====== Data in this exercise

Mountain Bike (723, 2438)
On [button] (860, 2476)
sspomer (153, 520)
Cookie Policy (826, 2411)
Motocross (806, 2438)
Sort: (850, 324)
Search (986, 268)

============
====== Data in this exercise

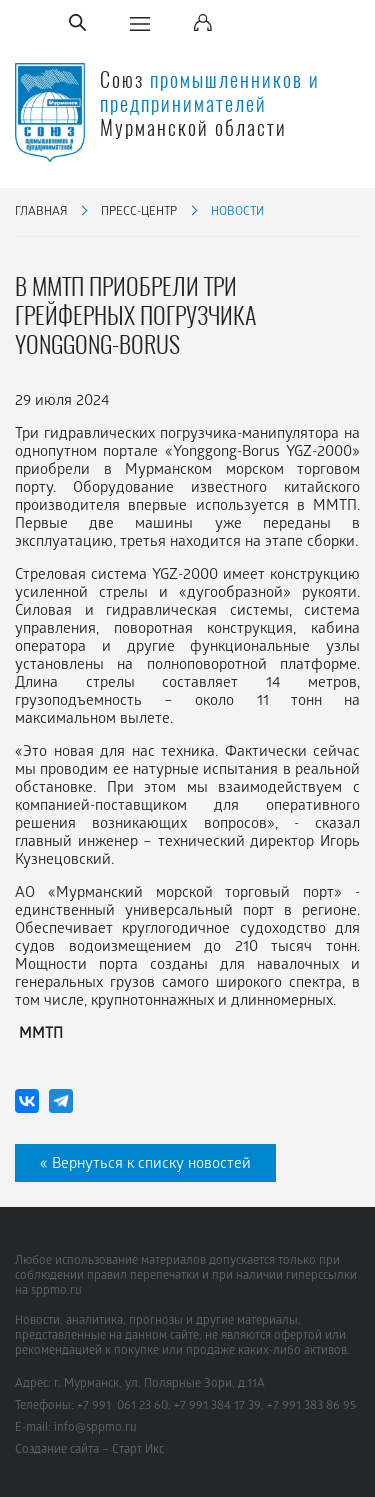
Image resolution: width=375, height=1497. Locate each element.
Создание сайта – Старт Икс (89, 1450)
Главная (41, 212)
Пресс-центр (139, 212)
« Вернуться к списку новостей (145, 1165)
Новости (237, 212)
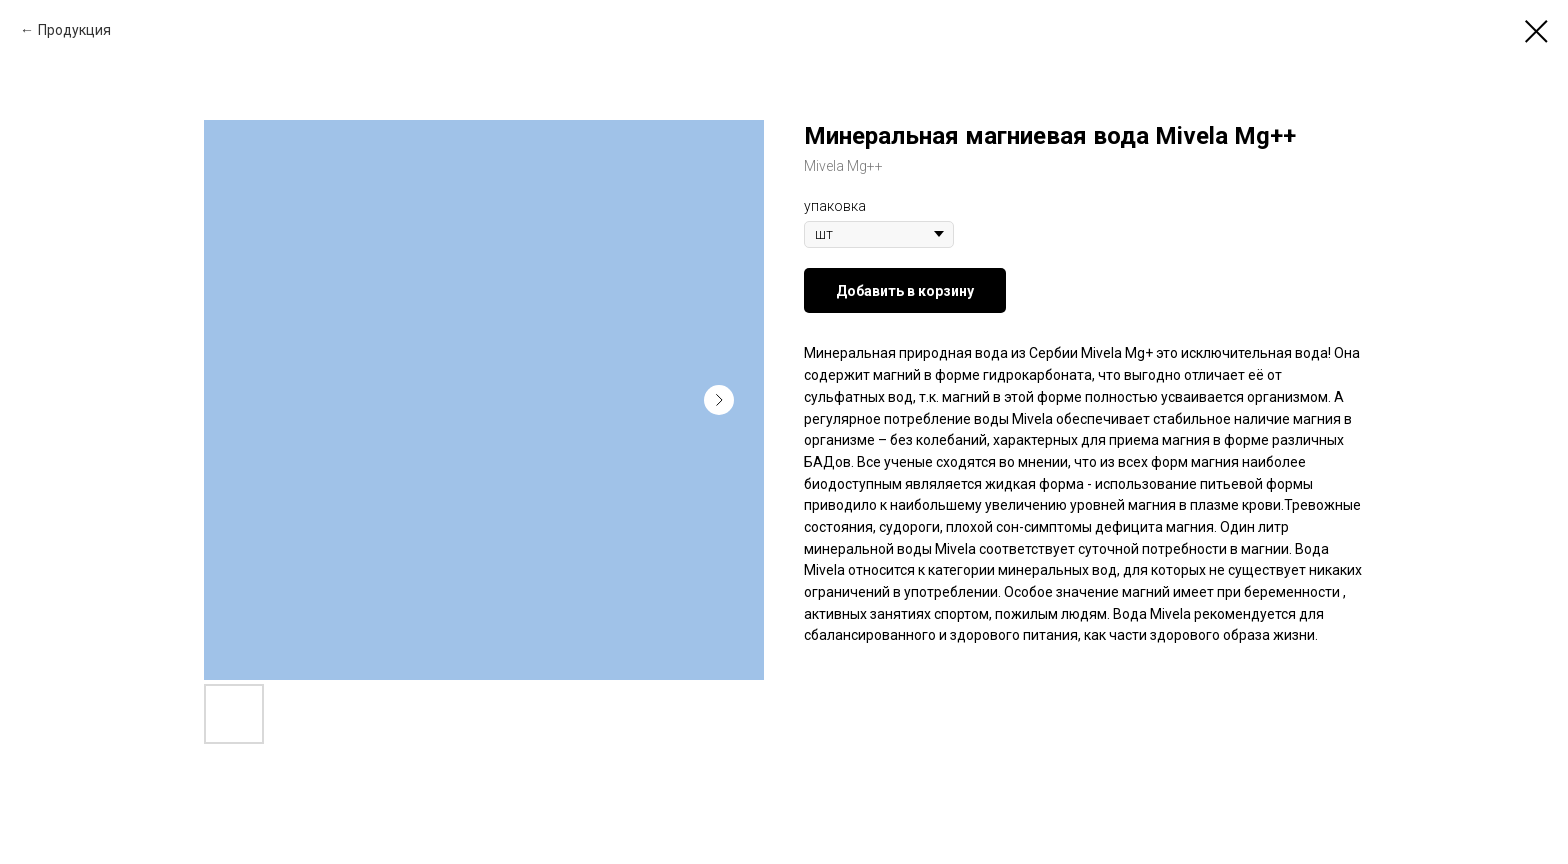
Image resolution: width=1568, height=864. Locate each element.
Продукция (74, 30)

============
====== Data in this exercise

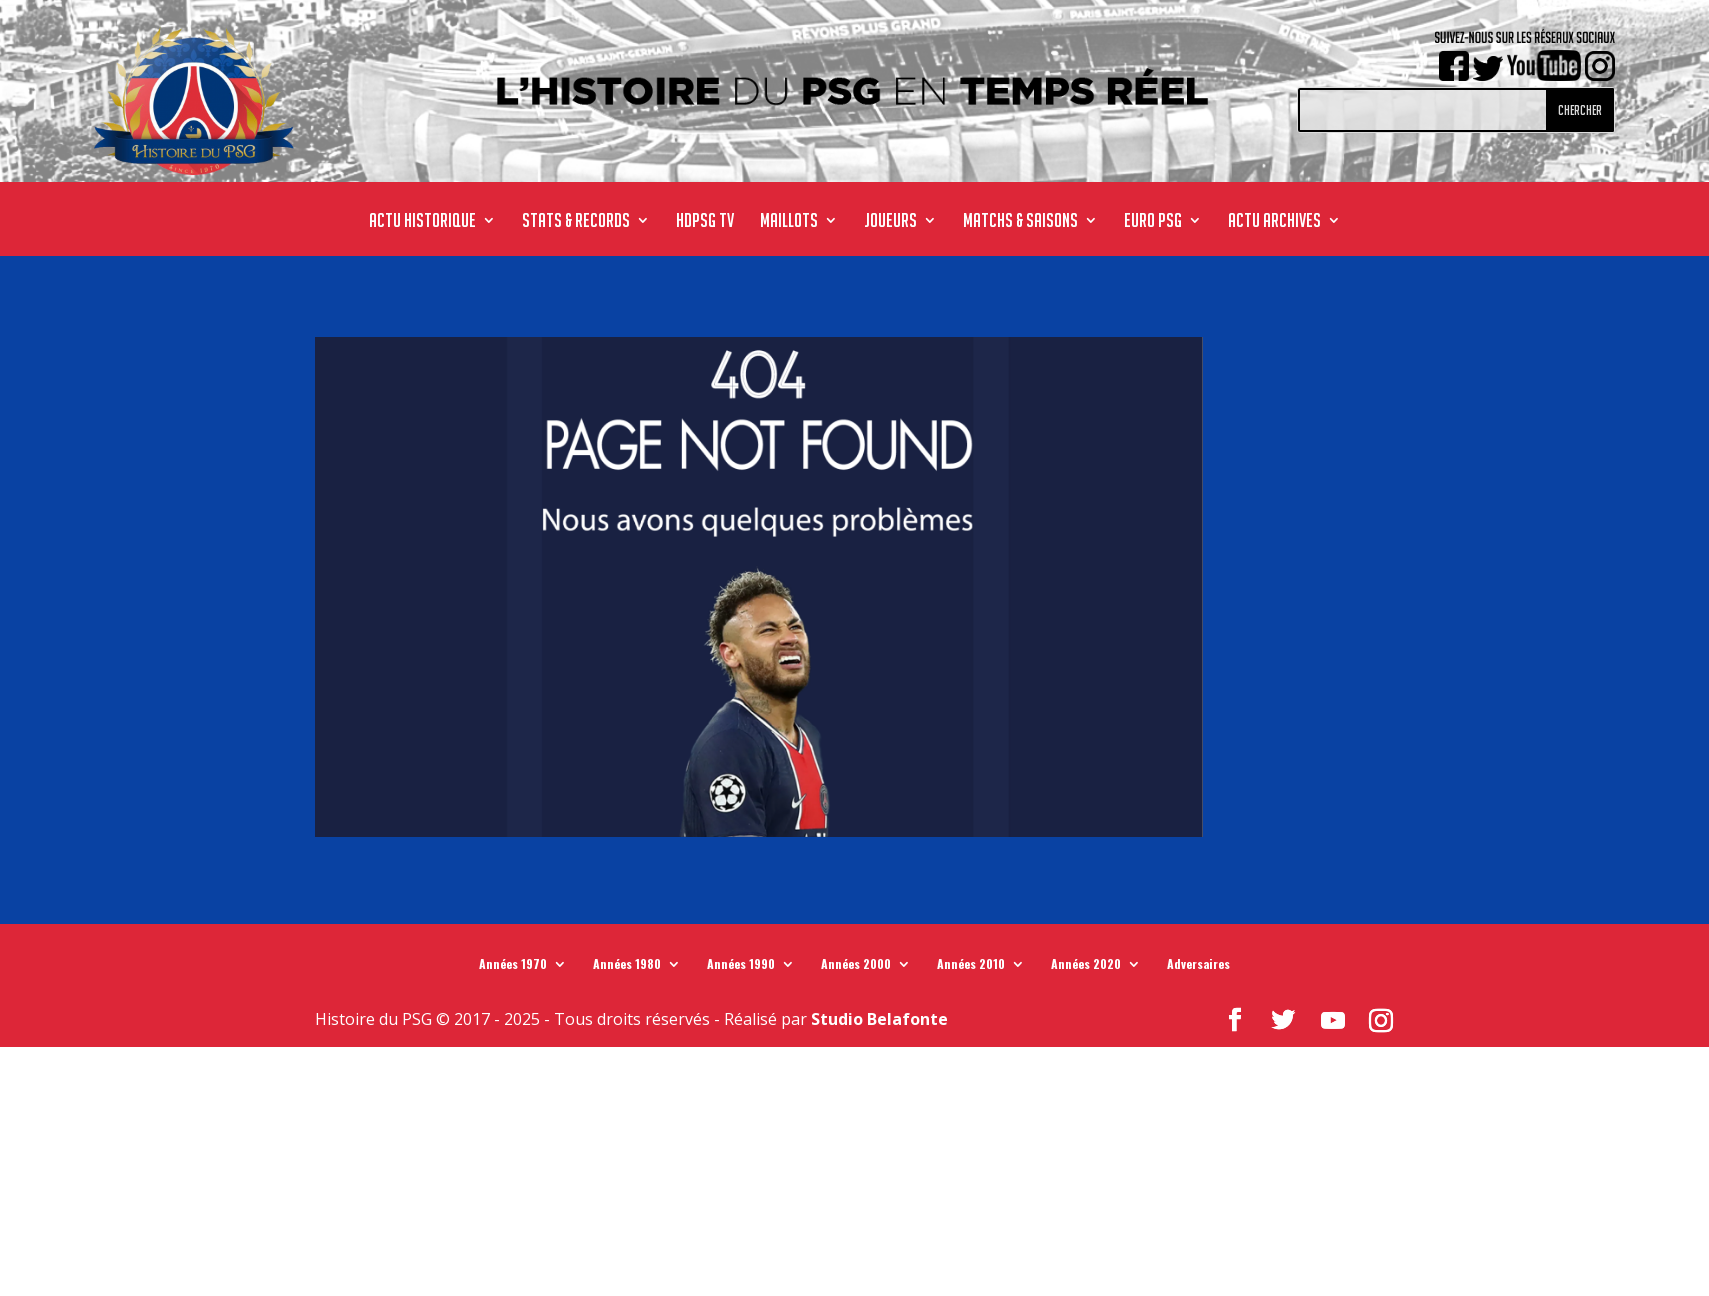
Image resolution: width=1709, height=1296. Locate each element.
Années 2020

============

Aim of the task:
The answer must be a single number: how many lines in the records above contain the word "resolution".

Answer area:
3